(Recorded information begins)

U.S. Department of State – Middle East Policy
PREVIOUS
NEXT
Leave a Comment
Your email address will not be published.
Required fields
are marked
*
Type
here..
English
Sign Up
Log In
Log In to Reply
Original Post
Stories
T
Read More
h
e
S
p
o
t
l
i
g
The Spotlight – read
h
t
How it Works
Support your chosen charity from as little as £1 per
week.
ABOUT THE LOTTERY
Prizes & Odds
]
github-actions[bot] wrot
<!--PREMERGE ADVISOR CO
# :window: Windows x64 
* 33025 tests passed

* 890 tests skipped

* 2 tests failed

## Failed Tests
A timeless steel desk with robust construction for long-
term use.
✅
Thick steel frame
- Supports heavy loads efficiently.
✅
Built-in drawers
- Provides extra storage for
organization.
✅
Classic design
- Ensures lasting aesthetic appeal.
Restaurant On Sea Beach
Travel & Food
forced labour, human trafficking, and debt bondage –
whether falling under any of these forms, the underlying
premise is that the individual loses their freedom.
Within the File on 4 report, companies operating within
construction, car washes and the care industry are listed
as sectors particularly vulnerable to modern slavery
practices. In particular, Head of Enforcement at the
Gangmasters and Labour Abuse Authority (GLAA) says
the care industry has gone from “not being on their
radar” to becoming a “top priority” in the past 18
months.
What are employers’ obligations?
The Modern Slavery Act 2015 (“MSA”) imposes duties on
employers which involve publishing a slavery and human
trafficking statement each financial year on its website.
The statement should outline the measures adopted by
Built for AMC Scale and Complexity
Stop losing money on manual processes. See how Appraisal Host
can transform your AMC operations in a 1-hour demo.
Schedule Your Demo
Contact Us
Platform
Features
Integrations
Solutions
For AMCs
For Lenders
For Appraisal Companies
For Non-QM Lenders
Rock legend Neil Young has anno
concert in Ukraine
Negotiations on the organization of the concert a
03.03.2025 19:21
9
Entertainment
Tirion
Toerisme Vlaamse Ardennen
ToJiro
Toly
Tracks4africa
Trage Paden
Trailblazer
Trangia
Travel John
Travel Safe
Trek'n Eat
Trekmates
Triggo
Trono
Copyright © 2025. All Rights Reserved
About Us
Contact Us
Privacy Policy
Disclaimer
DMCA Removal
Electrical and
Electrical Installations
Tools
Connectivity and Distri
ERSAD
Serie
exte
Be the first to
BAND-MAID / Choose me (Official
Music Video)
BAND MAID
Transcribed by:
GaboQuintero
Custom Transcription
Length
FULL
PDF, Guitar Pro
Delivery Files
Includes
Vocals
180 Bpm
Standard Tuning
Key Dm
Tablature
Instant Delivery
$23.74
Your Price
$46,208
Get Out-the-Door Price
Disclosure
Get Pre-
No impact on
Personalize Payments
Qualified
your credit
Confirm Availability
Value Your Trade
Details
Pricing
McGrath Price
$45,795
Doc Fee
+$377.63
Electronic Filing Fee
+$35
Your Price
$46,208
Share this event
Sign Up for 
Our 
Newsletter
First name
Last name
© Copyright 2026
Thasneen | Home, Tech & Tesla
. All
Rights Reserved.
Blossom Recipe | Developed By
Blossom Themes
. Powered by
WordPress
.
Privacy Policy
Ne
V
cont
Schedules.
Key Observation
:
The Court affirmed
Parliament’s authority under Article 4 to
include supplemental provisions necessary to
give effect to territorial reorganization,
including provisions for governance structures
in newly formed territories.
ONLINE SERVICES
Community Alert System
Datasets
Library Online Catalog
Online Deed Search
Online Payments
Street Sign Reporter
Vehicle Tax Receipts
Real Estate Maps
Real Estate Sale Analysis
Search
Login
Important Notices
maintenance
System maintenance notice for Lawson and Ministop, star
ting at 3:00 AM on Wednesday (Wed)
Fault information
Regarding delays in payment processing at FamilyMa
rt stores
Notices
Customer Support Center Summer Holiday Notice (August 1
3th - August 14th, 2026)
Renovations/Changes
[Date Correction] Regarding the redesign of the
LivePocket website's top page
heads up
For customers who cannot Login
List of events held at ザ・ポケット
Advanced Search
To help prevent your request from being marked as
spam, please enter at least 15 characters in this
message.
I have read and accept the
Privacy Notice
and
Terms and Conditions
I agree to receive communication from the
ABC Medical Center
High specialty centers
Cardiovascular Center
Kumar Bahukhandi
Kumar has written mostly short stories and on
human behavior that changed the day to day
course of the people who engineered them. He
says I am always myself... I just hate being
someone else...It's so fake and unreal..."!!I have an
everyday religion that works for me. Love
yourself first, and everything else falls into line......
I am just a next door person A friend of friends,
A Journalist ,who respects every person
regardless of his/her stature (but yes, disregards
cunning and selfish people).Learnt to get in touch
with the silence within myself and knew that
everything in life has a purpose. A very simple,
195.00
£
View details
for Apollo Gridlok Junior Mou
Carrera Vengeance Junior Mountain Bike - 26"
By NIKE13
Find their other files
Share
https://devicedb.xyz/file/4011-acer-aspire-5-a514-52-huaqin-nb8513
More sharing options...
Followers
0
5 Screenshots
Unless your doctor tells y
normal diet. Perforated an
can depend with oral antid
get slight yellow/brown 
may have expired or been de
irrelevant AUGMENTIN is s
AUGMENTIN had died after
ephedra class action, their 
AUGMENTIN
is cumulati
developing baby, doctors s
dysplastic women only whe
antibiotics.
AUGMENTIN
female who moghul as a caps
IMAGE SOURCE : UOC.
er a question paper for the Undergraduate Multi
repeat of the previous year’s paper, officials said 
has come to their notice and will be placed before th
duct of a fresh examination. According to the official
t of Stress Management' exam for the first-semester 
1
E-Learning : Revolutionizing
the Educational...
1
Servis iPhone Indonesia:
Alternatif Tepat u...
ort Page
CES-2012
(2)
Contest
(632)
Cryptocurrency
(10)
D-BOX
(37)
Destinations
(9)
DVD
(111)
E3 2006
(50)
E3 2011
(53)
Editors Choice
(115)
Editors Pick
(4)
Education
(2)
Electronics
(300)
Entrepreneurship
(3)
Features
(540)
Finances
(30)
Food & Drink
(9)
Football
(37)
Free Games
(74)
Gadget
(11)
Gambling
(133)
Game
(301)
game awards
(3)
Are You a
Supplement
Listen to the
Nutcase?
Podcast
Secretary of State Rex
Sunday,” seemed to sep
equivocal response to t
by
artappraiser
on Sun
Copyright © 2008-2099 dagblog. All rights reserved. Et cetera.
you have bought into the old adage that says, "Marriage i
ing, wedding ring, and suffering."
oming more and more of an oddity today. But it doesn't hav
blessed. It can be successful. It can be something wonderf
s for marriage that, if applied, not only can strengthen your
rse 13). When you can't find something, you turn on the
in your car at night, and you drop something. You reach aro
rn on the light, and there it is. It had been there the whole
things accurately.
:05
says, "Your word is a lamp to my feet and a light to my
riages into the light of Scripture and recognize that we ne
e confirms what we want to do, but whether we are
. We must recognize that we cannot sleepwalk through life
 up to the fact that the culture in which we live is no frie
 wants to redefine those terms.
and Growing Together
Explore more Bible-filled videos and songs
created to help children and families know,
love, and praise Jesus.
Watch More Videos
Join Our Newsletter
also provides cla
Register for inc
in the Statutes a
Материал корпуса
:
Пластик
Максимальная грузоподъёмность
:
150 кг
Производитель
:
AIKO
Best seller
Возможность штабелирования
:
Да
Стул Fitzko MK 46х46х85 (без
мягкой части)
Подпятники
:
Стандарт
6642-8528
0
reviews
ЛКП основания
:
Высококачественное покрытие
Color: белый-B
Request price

(Recorded information ends)

> Task: Every entry should be output exactly as written, please.

> Response to this task:
U.S. Department of State – Middle East Policy
PREVIOUS
NEXT
Leave a Comment
Your email address will not be published.
Required fields
are marked
*
Type
here..
English
Sign Up
Log In
Log In to Reply
Original Post
Stories
T
Read More
h
e
S
p
o
t
l
i
g
The Spotlight – read
h
t
How it Works
Support your chosen charity from as little as £1 per
week.
ABOUT THE LOTTERY
Prizes & Odds
]
github-actions[bot] wrot
<!--PREMERGE ADVISOR CO
# :window: Windows x64 
* 33025 tests passed

* 890 tests skipped

* 2 tests failed

## Failed Tests
A timeless steel desk with robust construction for long-
term use.
✅
Thick steel frame
- Supports heavy loads efficiently.
✅
Built-in drawers
- Provides extra storage for
organization.
✅
Classic design
- Ensures lasting aesthetic appeal.
Restaurant On Sea Beach
Travel & Food
forced labour, human trafficking, and debt bondage –
whether falling under any of these forms, the underlying
premise is that the individual loses their freedom.
Within the File on 4 report, companies operating within
construction, car washes and the care industry are listed
as sectors particularly vulnerable to modern slavery
practices. In particular, Head of Enforcement at the
Gangmasters and Labour Abuse Authority (GLAA) says
the care industry has gone from “not being on their
radar” to becoming a “top priority” in the past 18
months.
What are employers’ obligations?
The Modern Slavery Act 2015 (“MSA”) imposes duties on
employers which involve publishing a slavery and human
trafficking statement each financial year on its website.
The statement should outline the measures adopted by
Built for AMC Scale and Complexity
Stop losing money on manual processes. See how Appraisal Host
can transform your AMC operations in a 1-hour demo.
Schedule Your Demo
Contact Us
Platform
Features
Integrations
Solutions
For AMCs
For Lenders
For Appraisal Companies
For Non-QM Lenders
Rock legend Neil Young has anno
concert in Ukraine
Negotiations on the organization of the concert a
03.03.2025 19:21
9
Entertainment
Tirion
Toerisme Vlaamse Ardennen
ToJiro
Toly
Tracks4africa
Trage Paden
Trailblazer
Trangia
Travel John
Travel Safe
Trek'n Eat
Trekmates
Triggo
Trono
Copyright © 2025. All Rights Reserved
About Us
Contact Us
Privacy Policy
Disclaimer
DMCA Removal
Electrical and
Electrical Installations
Tools
Connectivity and Distri
ERSAD
Serie
exte
Be the first to
BAND-MAID / Choose me (Official
Music Video)
BAND MAID
Transcribed by:
GaboQuintero
Custom Transcription
Length
FULL
PDF, Guitar Pro
Delivery Files
Includes
Vocals
180 Bpm
Standard Tuning
Key Dm
Tablature
Instant Delivery
$23.74
Your Price
$46,208
Get Out-the-Door Price
Disclosure
Get Pre-
No impact on
Personalize Payments
Qualified
your credit
Confirm Availability
Value Your Trade
Details
Pricing
McGrath Price
$45,795
Doc Fee
+$377.63
Electronic Filing Fee
+$35
Your Price
$46,208
Share this event
Sign Up for 
Our 
Newsletter
First name
Last name
© Copyright 2026
Thasneen | Home, Tech & Tesla
. All
Rights Reserved.
Blossom Recipe | Developed By
Blossom Themes
. Powered by
WordPress
.
Privacy Policy
Ne
V
cont
Schedules.
Key Observation
:
The Court affirmed
Parliament’s authority under Article 4 to
include supplemental provisions necessary to
give effect to territorial reorganization,
including provisions for governance structures
in newly formed territories.
ONLINE SERVICES
Community Alert System
Datasets
Library Online Catalog
Online Deed Search
Online Payments
Street Sign Reporter
Vehicle Tax Receipts
Real Estate Maps
Real Estate Sale Analysis
Search
Login
Important Notices
maintenance
System maintenance notice for Lawson and Ministop, star
ting at 3:00 AM on Wednesday (Wed)
Fault information
Regarding delays in payment processing at FamilyMa
rt stores
Notices
Customer Support Center Summer Holiday Notice (August 1
3th - August 14th, 2026)
Renovations/Changes
[Date Correction] Regarding the redesign of the
LivePocket website's top page
heads up
For customers who cannot Login
List of events held at ザ・ポケット
Advanced Search
To help prevent your request from being marked as
spam, please enter at least 15 characters in this
message.
I have read and accept the
Privacy Notice
and
Terms and Conditions
I agree to receive communication from the
ABC Medical Center
High specialty centers
Cardiovascular Center
Kumar Bahukhandi
Kumar has written mostly short stories and on
human behavior that changed the day to day
course of the people who engineered them. He
says I am always myself... I just hate being
someone else...It's so fake and unreal..."!!I have an
everyday religion that works for me. Love
yourself first, and everything else falls into line......
I am just a next door person A friend of friends,
A Journalist ,who respects every person
regardless of his/her stature (but yes, disregards
cunning and selfish people).Learnt to get in touch
with the silence within myself and knew that
everything in life has a purpose. A very simple,
195.00
£
View details
for Apollo Gridlok Junior Mou
Carrera Vengeance Junior Mountain Bike - 26"
By NIKE13
Find their other files
Share
https://devicedb.xyz/file/4011-acer-aspire-5-a514-52-huaqin-nb8513
More sharing options...
Followers
0
5 Screenshots
Unless your doctor tells y
normal diet. Perforated an
can depend with oral antid
get slight yellow/brown 
may have expired or been de
irrelevant AUGMENTIN is s
AUGMENTIN had died after
ephedra class action, their 
AUGMENTIN
is cumulati
developing baby, doctors s
dysplastic women only whe
antibiotics.
AUGMENTIN
female who moghul as a caps
IMAGE SOURCE : UOC.
er a question paper for the Undergraduate Multi
repeat of the previous year’s paper, officials said 
has come to their notice and will be placed before th
duct of a fresh examination. According to the official
t of Stress Management' exam for the first-semester 
1
E-Learning : Revolutionizing
the Educational...
1
Servis iPhone Indonesia:
Alternatif Tepat u...
ort Page
CES-2012
(2)
Contest
(632)
Cryptocurrency
(10)
D-BOX
(37)
Destinations
(9)
DVD
(111)
E3 2006
(50)
E3 2011
(53)
Editors Choice
(115)
Editors Pick
(4)
Education
(2)
Electronics
(300)
Entrepreneurship
(3)
Features
(540)
Finances
(30)
Food & Drink
(9)
Football
(37)
Free Games
(74)
Gadget
(11)
Gambling
(133)
Game
(301)
game awards
(3)
Are You a
Supplement
Listen to the
Nutcase?
Podcast
Secretary of State Rex
Sunday,” seemed to sep
equivocal response to t
by
artappraiser
on Sun
Copyright © 2008-2099 dagblog. All rights reserved. Et cetera.
you have bought into the old adage that says, "Marriage i
ing, wedding ring, and suffering."
oming more and more of an oddity today. But it doesn't hav
blessed. It can be successful. It can be something wonderf
s for marriage that, if applied, not only can strengthen your
rse 13). When you can't find something, you turn on the
in your car at night, and you drop something. You reach aro
rn on the light, and there it is. It had been there the whole
things accurately.
:05
says, "Your word is a lamp to my feet and a light to my
riages into the light of Scripture and recognize that we ne
e confirms what we want to do, but whether we are
. We must recognize that we cannot sleepwalk through life
 up to the fact that the culture in which we live is no frie
 wants to redefine those terms.
and Growing Together
Explore more Bible-filled videos and songs
created to help children and families know,
love, and praise Jesus.
Watch More Videos
Join Our Newsletter
also provides cla
Register for inc
in the Statutes a
Материал корпуса
:
Пластик
Максимальная грузоподъёмность
:
150 кг
Производитель
:
AIKO
Best seller
Возможность штабелирования
:
Да
Стул Fitzko MK 46х46х85 (без
мягкой части)
Подпятники
:
Стандарт
6642-8528
0
reviews
ЛКП основания
:
Высококачественное покрытие
Color: белый-B
Request price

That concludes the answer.